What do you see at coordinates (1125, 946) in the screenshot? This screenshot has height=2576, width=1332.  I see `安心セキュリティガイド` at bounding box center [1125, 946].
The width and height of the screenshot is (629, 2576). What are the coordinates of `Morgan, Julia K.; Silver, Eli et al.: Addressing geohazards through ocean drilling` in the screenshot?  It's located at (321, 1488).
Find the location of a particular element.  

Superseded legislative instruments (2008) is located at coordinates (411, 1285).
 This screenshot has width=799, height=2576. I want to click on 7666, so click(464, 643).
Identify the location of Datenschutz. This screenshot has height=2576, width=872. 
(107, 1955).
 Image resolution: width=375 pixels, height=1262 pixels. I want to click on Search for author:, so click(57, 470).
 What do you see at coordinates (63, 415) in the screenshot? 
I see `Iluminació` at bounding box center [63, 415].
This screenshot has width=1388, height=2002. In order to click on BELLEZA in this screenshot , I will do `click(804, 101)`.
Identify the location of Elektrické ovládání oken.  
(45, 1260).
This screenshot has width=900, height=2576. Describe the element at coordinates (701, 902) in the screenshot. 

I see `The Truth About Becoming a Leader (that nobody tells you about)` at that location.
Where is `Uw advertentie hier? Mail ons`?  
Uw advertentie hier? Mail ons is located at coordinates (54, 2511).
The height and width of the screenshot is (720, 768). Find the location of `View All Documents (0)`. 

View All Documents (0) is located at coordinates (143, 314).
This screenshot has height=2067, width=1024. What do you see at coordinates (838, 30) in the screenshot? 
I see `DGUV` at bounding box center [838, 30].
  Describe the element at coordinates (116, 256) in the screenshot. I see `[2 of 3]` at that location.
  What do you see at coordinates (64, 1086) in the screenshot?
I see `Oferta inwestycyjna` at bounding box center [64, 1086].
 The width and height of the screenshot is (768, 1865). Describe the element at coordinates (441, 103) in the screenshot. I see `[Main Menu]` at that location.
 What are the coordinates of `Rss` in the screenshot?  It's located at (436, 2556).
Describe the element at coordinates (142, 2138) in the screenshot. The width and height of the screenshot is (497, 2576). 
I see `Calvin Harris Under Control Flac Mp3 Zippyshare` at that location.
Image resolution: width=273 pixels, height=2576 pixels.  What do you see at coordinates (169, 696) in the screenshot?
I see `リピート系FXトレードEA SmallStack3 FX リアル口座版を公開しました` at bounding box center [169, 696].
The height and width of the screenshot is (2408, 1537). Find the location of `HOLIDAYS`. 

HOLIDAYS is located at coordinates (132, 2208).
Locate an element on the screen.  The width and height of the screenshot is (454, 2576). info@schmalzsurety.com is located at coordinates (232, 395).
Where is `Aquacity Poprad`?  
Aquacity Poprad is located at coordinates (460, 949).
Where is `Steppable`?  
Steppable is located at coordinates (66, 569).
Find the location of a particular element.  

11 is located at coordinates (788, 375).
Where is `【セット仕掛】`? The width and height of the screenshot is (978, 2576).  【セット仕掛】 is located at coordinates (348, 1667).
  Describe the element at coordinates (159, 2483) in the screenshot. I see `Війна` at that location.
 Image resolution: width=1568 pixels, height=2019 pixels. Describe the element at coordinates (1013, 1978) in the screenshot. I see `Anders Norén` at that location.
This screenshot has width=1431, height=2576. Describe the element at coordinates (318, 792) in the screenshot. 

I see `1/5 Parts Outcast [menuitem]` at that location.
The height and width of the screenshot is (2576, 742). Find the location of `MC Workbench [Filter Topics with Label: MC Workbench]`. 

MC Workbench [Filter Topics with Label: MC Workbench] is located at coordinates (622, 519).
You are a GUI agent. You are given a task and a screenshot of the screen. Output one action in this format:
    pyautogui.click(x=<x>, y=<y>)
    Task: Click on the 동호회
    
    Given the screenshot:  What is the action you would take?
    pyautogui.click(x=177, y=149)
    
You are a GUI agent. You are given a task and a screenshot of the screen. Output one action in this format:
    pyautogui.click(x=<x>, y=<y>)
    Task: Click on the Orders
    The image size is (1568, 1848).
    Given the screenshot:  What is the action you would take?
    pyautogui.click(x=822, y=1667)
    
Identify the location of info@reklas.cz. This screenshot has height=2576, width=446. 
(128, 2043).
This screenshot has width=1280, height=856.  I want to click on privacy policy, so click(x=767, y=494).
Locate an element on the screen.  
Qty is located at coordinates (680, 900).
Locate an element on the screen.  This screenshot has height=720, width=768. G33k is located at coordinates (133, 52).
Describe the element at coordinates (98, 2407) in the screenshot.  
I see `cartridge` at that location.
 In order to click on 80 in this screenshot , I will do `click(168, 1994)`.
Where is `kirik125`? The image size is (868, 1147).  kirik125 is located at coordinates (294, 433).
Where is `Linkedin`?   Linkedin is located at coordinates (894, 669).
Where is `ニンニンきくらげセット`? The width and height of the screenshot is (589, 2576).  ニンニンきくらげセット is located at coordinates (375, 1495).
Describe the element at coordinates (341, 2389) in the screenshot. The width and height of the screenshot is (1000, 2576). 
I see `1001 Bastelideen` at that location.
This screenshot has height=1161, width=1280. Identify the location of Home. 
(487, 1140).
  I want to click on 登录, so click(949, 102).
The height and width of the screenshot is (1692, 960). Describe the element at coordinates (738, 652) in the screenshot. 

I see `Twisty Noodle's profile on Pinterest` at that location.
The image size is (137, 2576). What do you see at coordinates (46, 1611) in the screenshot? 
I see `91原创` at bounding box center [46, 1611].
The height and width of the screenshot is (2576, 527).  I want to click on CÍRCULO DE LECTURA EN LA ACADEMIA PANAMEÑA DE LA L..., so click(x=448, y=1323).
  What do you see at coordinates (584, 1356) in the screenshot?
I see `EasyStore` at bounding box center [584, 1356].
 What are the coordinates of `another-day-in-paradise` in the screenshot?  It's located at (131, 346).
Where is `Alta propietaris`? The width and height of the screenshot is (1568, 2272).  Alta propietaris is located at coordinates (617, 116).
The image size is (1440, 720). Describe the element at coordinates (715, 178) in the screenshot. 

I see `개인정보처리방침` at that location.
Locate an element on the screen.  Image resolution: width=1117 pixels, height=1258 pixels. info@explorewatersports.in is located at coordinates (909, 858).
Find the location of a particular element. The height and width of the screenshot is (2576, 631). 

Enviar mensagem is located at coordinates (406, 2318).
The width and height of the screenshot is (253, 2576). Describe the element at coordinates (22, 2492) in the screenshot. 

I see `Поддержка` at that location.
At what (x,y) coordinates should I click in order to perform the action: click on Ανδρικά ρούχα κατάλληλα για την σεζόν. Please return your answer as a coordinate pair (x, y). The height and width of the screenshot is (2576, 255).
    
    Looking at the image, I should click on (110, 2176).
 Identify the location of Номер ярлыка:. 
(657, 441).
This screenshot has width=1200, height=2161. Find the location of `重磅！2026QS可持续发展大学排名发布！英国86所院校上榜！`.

_ _ _ _

Retyping the data above exactly and in full is the task.

> **RESULT OF THIS EXERCISE**:
What do you see at coordinates (1125, 946) in the screenshot? This screenshot has height=2576, width=1332.  I see `安心セキュリティガイド` at bounding box center [1125, 946].
The width and height of the screenshot is (629, 2576). What are the coordinates of `Morgan, Julia K.; Silver, Eli et al.: Addressing geohazards through ocean drilling` in the screenshot?  It's located at (321, 1488).
Find the location of a particular element.  

Superseded legislative instruments (2008) is located at coordinates (411, 1285).
 This screenshot has width=799, height=2576. I want to click on 7666, so click(464, 643).
Identify the location of Datenschutz. This screenshot has height=2576, width=872. 
(107, 1955).
 Image resolution: width=375 pixels, height=1262 pixels. I want to click on Search for author:, so click(57, 470).
 What do you see at coordinates (63, 415) in the screenshot? 
I see `Iluminació` at bounding box center [63, 415].
This screenshot has width=1388, height=2002. In order to click on BELLEZA in this screenshot , I will do `click(804, 101)`.
Identify the location of Elektrické ovládání oken.  
(45, 1260).
This screenshot has width=900, height=2576. Describe the element at coordinates (701, 902) in the screenshot. 

I see `The Truth About Becoming a Leader (that nobody tells you about)` at that location.
Where is `Uw advertentie hier? Mail ons`?  
Uw advertentie hier? Mail ons is located at coordinates (54, 2511).
The height and width of the screenshot is (720, 768). Find the location of `View All Documents (0)`. 

View All Documents (0) is located at coordinates (143, 314).
This screenshot has height=2067, width=1024. What do you see at coordinates (838, 30) in the screenshot? 
I see `DGUV` at bounding box center [838, 30].
  Describe the element at coordinates (116, 256) in the screenshot. I see `[2 of 3]` at that location.
  What do you see at coordinates (64, 1086) in the screenshot?
I see `Oferta inwestycyjna` at bounding box center [64, 1086].
 The width and height of the screenshot is (768, 1865). Describe the element at coordinates (441, 103) in the screenshot. I see `[Main Menu]` at that location.
 What are the coordinates of `Rss` in the screenshot?  It's located at (436, 2556).
Describe the element at coordinates (142, 2138) in the screenshot. The width and height of the screenshot is (497, 2576). 
I see `Calvin Harris Under Control Flac Mp3 Zippyshare` at that location.
Image resolution: width=273 pixels, height=2576 pixels.  What do you see at coordinates (169, 696) in the screenshot?
I see `リピート系FXトレードEA SmallStack3 FX リアル口座版を公開しました` at bounding box center [169, 696].
The height and width of the screenshot is (2408, 1537). Find the location of `HOLIDAYS`. 

HOLIDAYS is located at coordinates (132, 2208).
Locate an element on the screen.  The width and height of the screenshot is (454, 2576). info@schmalzsurety.com is located at coordinates (232, 395).
Where is `Aquacity Poprad`?  
Aquacity Poprad is located at coordinates (460, 949).
Where is `Steppable`?  
Steppable is located at coordinates (66, 569).
Find the location of a particular element.  

11 is located at coordinates (788, 375).
Where is `【セット仕掛】`? The width and height of the screenshot is (978, 2576).  【セット仕掛】 is located at coordinates (348, 1667).
  Describe the element at coordinates (159, 2483) in the screenshot. I see `Війна` at that location.
 Image resolution: width=1568 pixels, height=2019 pixels. Describe the element at coordinates (1013, 1978) in the screenshot. I see `Anders Norén` at that location.
This screenshot has width=1431, height=2576. Describe the element at coordinates (318, 792) in the screenshot. 

I see `1/5 Parts Outcast [menuitem]` at that location.
The height and width of the screenshot is (2576, 742). Find the location of `MC Workbench [Filter Topics with Label: MC Workbench]`. 

MC Workbench [Filter Topics with Label: MC Workbench] is located at coordinates (622, 519).
You are a GUI agent. You are given a task and a screenshot of the screen. Output one action in this format:
    pyautogui.click(x=<x>, y=<y>)
    Task: Click on the 동호회
    
    Given the screenshot:  What is the action you would take?
    pyautogui.click(x=177, y=149)
    
You are a GUI agent. You are given a task and a screenshot of the screen. Output one action in this format:
    pyautogui.click(x=<x>, y=<y>)
    Task: Click on the Orders
    The image size is (1568, 1848).
    Given the screenshot:  What is the action you would take?
    pyautogui.click(x=822, y=1667)
    
Identify the location of info@reklas.cz. This screenshot has height=2576, width=446. 
(128, 2043).
This screenshot has width=1280, height=856.  I want to click on privacy policy, so click(x=767, y=494).
Locate an element on the screen.  
Qty is located at coordinates (680, 900).
Locate an element on the screen.  This screenshot has height=720, width=768. G33k is located at coordinates (133, 52).
Describe the element at coordinates (98, 2407) in the screenshot.  
I see `cartridge` at that location.
 In order to click on 80 in this screenshot , I will do `click(168, 1994)`.
Where is `kirik125`? The image size is (868, 1147).  kirik125 is located at coordinates (294, 433).
Where is `Linkedin`?   Linkedin is located at coordinates (894, 669).
Where is `ニンニンきくらげセット`? The width and height of the screenshot is (589, 2576).  ニンニンきくらげセット is located at coordinates (375, 1495).
Describe the element at coordinates (341, 2389) in the screenshot. The width and height of the screenshot is (1000, 2576). 
I see `1001 Bastelideen` at that location.
This screenshot has height=1161, width=1280. Identify the location of Home. 
(487, 1140).
  I want to click on 登录, so click(949, 102).
The height and width of the screenshot is (1692, 960). Describe the element at coordinates (738, 652) in the screenshot. 

I see `Twisty Noodle's profile on Pinterest` at that location.
The image size is (137, 2576). What do you see at coordinates (46, 1611) in the screenshot? 
I see `91原创` at bounding box center [46, 1611].
The height and width of the screenshot is (2576, 527).  I want to click on CÍRCULO DE LECTURA EN LA ACADEMIA PANAMEÑA DE LA L..., so click(x=448, y=1323).
  What do you see at coordinates (584, 1356) in the screenshot?
I see `EasyStore` at bounding box center [584, 1356].
 What are the coordinates of `another-day-in-paradise` in the screenshot?  It's located at (131, 346).
Where is `Alta propietaris`? The width and height of the screenshot is (1568, 2272).  Alta propietaris is located at coordinates (617, 116).
The image size is (1440, 720). Describe the element at coordinates (715, 178) in the screenshot. 

I see `개인정보처리방침` at that location.
Locate an element on the screen.  Image resolution: width=1117 pixels, height=1258 pixels. info@explorewatersports.in is located at coordinates (909, 858).
Find the location of a particular element. The height and width of the screenshot is (2576, 631). 

Enviar mensagem is located at coordinates (406, 2318).
The width and height of the screenshot is (253, 2576). Describe the element at coordinates (22, 2492) in the screenshot. 

I see `Поддержка` at that location.
At what (x,y) coordinates should I click in order to perform the action: click on Ανδρικά ρούχα κατάλληλα για την σεζόν. Please return your answer as a coordinate pair (x, y). The height and width of the screenshot is (2576, 255).
    
    Looking at the image, I should click on (110, 2176).
 Identify the location of Номер ярлыка:. 
(657, 441).
This screenshot has width=1200, height=2161. Find the location of `重磅！2026QS可持续发展大学排名发布！英国86所院校上榜！`.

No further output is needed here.